When it comes to apply this integration theory to any problems I always get confused what definition to use. If we are given a non-negative measurable function or a general measurable function that we want to integrate, is the general approach to rewrite it, to be a simple function. Then simply apply that definition?
As a concrete example of what I mean I found the following exercise online
Let $(X, A, \mu)$ be a measure space and $f: X \rightarrow [0, \infty]$ be a measurable function such that $0 < c:= \int_{X}f d\mu < \infty$. Prove that
$$\lim_{n \to \infty} \int_{X} n \log \Big(1 + \frac{f^{\alpha}}{n^{\alpha}}\Big)d \mu = c $$ (if alpha = 1)

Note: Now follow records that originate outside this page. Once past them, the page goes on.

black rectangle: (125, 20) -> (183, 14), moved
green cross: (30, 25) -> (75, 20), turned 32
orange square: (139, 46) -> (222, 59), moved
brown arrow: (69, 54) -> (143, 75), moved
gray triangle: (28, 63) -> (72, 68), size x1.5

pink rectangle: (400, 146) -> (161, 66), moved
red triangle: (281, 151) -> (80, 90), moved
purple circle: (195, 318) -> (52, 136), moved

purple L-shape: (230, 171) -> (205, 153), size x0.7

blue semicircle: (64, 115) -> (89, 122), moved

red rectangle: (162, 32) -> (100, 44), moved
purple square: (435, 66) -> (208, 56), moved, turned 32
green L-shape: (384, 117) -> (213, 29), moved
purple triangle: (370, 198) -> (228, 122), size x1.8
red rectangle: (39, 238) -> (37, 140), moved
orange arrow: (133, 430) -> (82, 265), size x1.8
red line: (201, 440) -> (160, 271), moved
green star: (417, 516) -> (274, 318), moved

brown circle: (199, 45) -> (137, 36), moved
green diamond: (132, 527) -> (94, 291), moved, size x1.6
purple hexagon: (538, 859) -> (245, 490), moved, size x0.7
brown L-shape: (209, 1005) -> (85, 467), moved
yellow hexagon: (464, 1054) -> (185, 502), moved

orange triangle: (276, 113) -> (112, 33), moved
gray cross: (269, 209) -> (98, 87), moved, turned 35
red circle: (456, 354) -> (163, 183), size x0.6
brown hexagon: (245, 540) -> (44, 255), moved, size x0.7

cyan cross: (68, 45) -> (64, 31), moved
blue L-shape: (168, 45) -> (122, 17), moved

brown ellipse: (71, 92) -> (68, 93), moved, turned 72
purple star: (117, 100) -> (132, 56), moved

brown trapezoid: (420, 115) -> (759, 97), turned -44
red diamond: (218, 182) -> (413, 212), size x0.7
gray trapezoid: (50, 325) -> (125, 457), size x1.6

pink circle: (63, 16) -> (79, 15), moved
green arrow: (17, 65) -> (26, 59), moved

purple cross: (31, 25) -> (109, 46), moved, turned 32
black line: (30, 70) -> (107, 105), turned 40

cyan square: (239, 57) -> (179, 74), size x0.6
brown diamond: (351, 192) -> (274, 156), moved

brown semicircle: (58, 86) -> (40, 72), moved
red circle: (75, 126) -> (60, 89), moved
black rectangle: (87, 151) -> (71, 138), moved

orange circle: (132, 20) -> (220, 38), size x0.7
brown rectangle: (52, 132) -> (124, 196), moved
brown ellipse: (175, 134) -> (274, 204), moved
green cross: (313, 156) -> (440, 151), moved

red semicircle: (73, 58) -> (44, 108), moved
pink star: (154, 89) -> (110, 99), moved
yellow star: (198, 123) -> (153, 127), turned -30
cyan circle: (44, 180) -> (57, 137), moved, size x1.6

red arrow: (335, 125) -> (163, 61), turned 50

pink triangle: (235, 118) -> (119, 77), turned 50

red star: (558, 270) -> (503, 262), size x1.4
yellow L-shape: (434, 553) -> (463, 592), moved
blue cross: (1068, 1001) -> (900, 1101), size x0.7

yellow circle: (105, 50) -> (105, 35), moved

Now I know the different theorems, MCT, DCT, fatou etc. I understand the theory but I have no idea how to apply it to the above problem since the integral doesn't contain any characteristic functions and/or simple functions…
Please let me know if things aren't clear as I really want to be able to apply this theory to problems!
Best Answer
Suppose that $\alpha >1$, then for some non-negative function $f$ we have that $$ n^{1-\alpha }\ln \left(1+\frac{f(x)^{\alpha }}{n^{\alpha }}\right)^{n^\alpha }\leqslant \ln \left(1+\frac{f(x)^{\alpha }}{n^{\alpha }}\right)^{n^\alpha }\leqslant f(x)^{\alpha } $$ for all $x$ and all $n\in \Bbb N\setminus\{0\} $, then you can apply the dominated convergence theorem whenever $\int f(x)^{\alpha }\mathop{}\!d x<\infty $. When $\alpha =1$ you can use the monotone convergence theorem to finish.